I don't agree, of course, but it is certainly a theology that many do follow.
Posted by Jeffrey L. Shy, M.D.
|
September 20, 2010 7:19 PM
I've left my own response here, A reply to Jim Naughton. A quick look at Fr. Martin's words in their original context reveals that Canon Naughton's piece here brings unnecessary suffering and feeling of stigmatization to LGBT people, and is deceitful in a manner which I doubt Canon Naughton intended.
I am very sorry that so frequently LGBT people are struck in the crossfire of the awful predicament of our Communion.
Posted by James Coder
|
September 21, 2010 8:04 AM
@ James Coder
Thanks for your posting so that we may have the full context of bishop-elect Martin's use of the word "Shame."

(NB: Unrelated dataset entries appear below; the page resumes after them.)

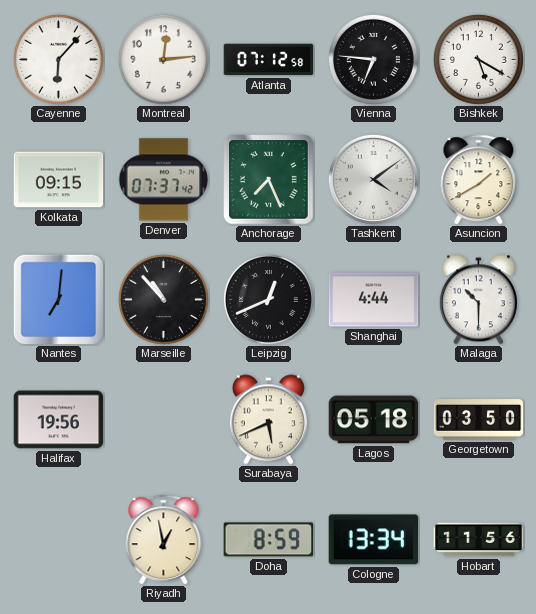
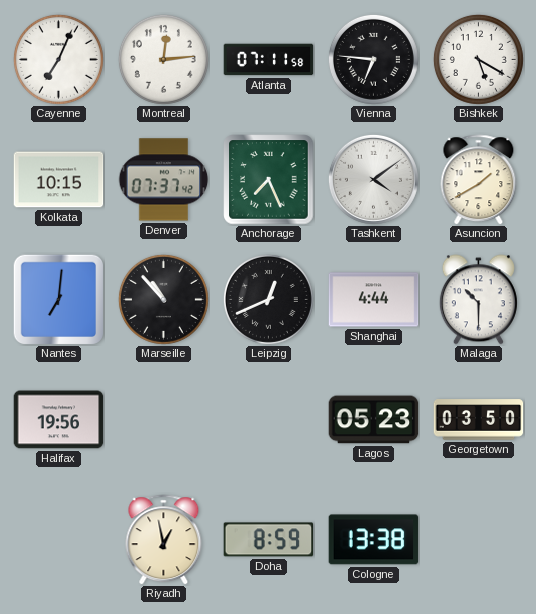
Cayenne: 6:07 -> 7:04
Atlanta: 07:12 -> 07:11
Kolkata: 09:15 -> 10:15
Surabaya: 5:41 -> none
Lagos: 05:18 -> 05:23
Cologne: 13:34 -> 13:38
Hobart: 11:56 -> none
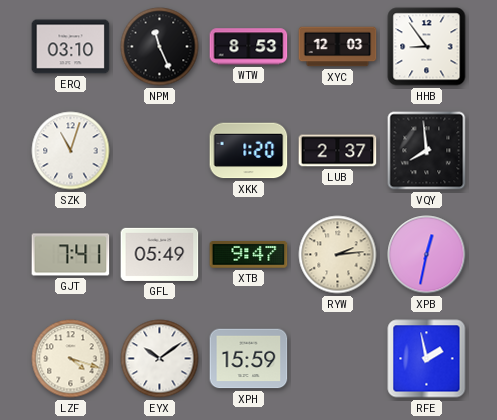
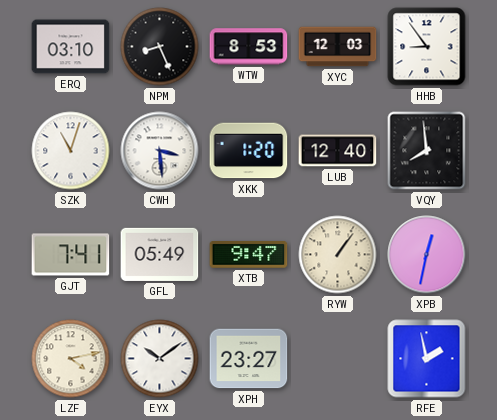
NPM: 11:26 -> 8:26
CWH: none -> 3:29
LUB: 2:37 -> 12:40
RYW: 2:14 -> 1:06
LZF: 4:18 -> 4:13
XPH: 15:59 -> 23:27
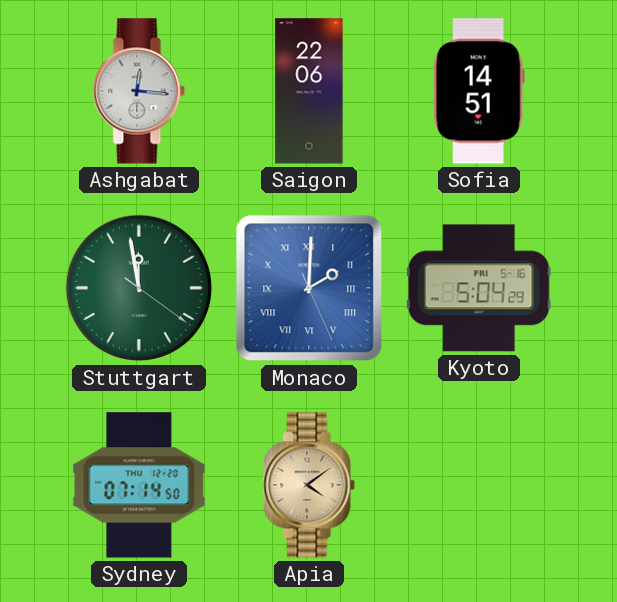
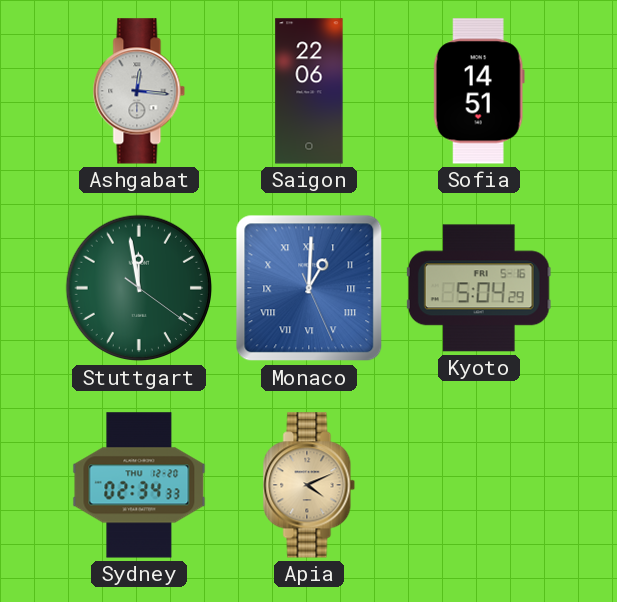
Monaco: 2:00 -> 1:00
Sydney: 07:14 -> 02:34
Apia: 4:09 -> 4:11
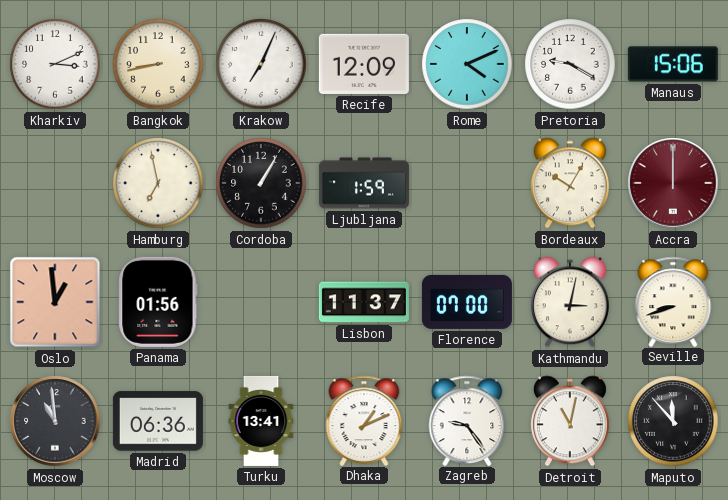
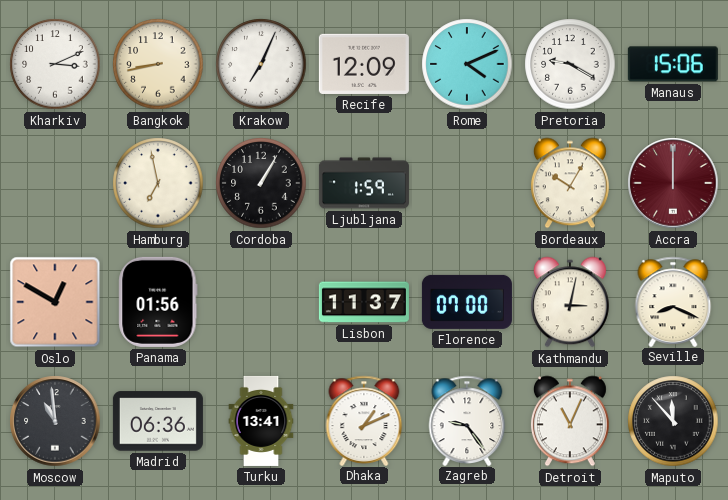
Oslo: 12:59 -> 12:50
Seville: 8:42 -> 8:19
Detroit: 11:02 -> 11:04
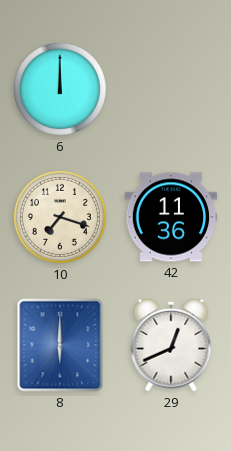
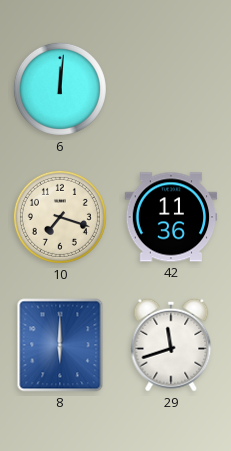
6: 12:00 -> 12:01
29: 12:41 -> 11:42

I think, however, that you "miss the mark" a bit here. True, he did not say that it was a "shame" to be an LGBT person specifically in this statement, but his insensitivity to use such a word is indisputable. Perhaps I might translate a bit. How would you think it to have been, in a discussion, perhaps, over allowing Black americans to marry or be ordained for him to have used a phrase such as "our faces have been blackened" by this resolution or "we who are opposed have been 'enslaved' to the whims," etc. Using the word "shame" is not quite as bad as saying "Faggot" or "Nigger" but the idea is similar in sense if not degree.
We cannot forget that what he is willing to say is bringing shame is the repudiation of the Windsor report. We cannot also forget that the very thing that is doing this is a consideration of the possibility that LGBT persons can lead committed relational lives with partners in the context of a sacred and committed relationship within the larger life of faith as C-056 proposes be explored.
There is to be no doubt here what Fr. Martins believes. There is also to be no doubt that there will be suffering for LGBT persons within the diocese of Springfield if he is confirmed. He has already said that no partnered gay person (as this was how the question to him was framed, specifically his "position on gay clergy") in his diocese will be permitted to be ordained nor allowed to serve in a clergy position. I cannot help but believe that he feels that to express LGBT sexuality is so grave a sin that it would rise to the level of complete exclusion from any possibility of a vocation to ordained ministry. We need to get what he is saying very clearly, i.e. my (hetero)sexuality is a gift of God and a wholesome example. Your (homo)sexuality, is sin and a result of the fallenness of humanity. It this is not "shame" language, then I don't know what is.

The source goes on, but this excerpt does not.